There is a time for tight secrecy, and another time when full candor is required. I judged that the latter epoch had now arrived, and told Morsino plainly that I had been sent to find Helen Hunyadi, the runaway younger sister of our king. I did not discuss what I meant to do with Helen when I had found her, and Morsino did not ask. But he at once expressed his relief that I had arrived. Four days earlier a rumor had reached him, from two independent sources, of the presence in Florence of a woman who spoke Italian with a heavy accent that might well be Hungarian, and who had supposedly told someone that she belonged to the high Hungarian nobility. And if the stories regarding this woman's disreputable behavior were even approximately true, and if her family in fact had even a clerk's pretensions to respectability, then that family whoever they might be were in for trouble.
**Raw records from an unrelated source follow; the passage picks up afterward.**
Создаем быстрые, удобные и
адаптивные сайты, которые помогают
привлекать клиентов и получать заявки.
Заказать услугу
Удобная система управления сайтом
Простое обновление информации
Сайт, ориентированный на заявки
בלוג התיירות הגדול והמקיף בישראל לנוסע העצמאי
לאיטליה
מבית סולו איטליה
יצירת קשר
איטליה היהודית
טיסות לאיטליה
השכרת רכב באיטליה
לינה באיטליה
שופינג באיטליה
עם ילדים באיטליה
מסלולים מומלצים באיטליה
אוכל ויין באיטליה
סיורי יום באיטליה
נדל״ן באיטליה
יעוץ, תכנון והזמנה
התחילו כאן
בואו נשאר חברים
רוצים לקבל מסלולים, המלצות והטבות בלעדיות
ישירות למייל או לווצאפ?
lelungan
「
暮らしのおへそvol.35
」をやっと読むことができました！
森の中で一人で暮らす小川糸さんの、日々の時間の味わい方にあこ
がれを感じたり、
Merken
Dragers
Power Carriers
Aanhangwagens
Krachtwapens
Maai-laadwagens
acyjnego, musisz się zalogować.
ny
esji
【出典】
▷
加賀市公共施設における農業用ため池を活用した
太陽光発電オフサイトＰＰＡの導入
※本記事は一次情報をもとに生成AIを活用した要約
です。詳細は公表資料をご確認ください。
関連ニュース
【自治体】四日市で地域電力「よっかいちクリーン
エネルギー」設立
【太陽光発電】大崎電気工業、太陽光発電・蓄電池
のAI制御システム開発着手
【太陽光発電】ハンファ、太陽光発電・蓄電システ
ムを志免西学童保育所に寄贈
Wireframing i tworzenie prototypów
What disreputable behavior? I naturally asked. Morsino glanced around to make sure that we were quite alone. As he had heard the tale, a young and attractive girl of diminutive stature had recently arrived overland from Ravenna, in the company either of a troop of strolling players, or an itinerant artist, or some low company of that kind. (As Morsino admitted, he had been somewhat infected by the notorious Florentine free-thinking attitude in matters of social standing. Still, even in Florence, there were limits.) On arrival in the city, the woman had reportedly engaged in business as a prostitute. And before Ravenna, so one version of her story went, she had been aboard a Venetian galley, traveling mistress of some adventuring scoundrel or other, perhaps one of the foreign mercenary soldiers who in the fifteenth century lived on the body of Italy, as numerous as fleas on a dog. Whoever he was, this man had grown nervous and rid himself of her when he had happened to learn her true identity.